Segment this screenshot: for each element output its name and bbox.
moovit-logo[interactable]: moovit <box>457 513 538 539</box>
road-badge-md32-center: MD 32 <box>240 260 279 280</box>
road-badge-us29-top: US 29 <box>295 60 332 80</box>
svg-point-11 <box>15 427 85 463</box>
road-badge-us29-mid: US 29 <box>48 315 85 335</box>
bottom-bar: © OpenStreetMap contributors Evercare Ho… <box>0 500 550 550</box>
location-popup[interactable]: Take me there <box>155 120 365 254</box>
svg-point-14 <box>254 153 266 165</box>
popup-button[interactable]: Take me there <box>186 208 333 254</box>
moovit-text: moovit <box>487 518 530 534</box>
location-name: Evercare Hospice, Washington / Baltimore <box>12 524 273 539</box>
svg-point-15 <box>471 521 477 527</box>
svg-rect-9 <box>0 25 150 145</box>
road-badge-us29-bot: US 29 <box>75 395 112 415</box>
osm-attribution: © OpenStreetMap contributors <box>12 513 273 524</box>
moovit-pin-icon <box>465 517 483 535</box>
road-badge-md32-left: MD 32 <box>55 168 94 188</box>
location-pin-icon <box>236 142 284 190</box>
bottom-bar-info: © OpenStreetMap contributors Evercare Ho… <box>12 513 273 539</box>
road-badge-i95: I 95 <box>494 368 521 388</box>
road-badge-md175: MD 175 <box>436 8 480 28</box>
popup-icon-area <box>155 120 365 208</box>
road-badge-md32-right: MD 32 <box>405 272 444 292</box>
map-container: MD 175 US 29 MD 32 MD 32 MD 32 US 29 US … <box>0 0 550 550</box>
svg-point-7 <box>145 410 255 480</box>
+ + +
* TRY IT
Take each line of the listing above and set it down again exactly.

* SOLUTION FOR THIS TASK
Segment this screenshot: for each element output its name and bbox.
moovit-logo[interactable]: moovit <box>457 513 538 539</box>
road-badge-md32-center: MD 32 <box>240 260 279 280</box>
road-badge-us29-top: US 29 <box>295 60 332 80</box>
svg-point-11 <box>15 427 85 463</box>
road-badge-us29-mid: US 29 <box>48 315 85 335</box>
bottom-bar: © OpenStreetMap contributors Evercare Ho… <box>0 500 550 550</box>
location-popup[interactable]: Take me there <box>155 120 365 254</box>
svg-point-14 <box>254 153 266 165</box>
popup-button[interactable]: Take me there <box>186 208 333 254</box>
moovit-text: moovit <box>487 518 530 534</box>
location-name: Evercare Hospice, Washington / Baltimore <box>12 524 273 539</box>
svg-point-15 <box>471 521 477 527</box>
svg-rect-9 <box>0 25 150 145</box>
road-badge-us29-bot: US 29 <box>75 395 112 415</box>
osm-attribution: © OpenStreetMap contributors <box>12 513 273 524</box>
moovit-pin-icon <box>465 517 483 535</box>
road-badge-md32-left: MD 32 <box>55 168 94 188</box>
location-pin-icon <box>236 142 284 190</box>
bottom-bar-info: © OpenStreetMap contributors Evercare Ho… <box>12 513 273 539</box>
road-badge-i95: I 95 <box>494 368 521 388</box>
road-badge-md175: MD 175 <box>436 8 480 28</box>
popup-icon-area <box>155 120 365 208</box>
road-badge-md32-right: MD 32 <box>405 272 444 292</box>
map-container: MD 175 US 29 MD 32 MD 32 MD 32 US 29 US … <box>0 0 550 550</box>
svg-point-7 <box>145 410 255 480</box>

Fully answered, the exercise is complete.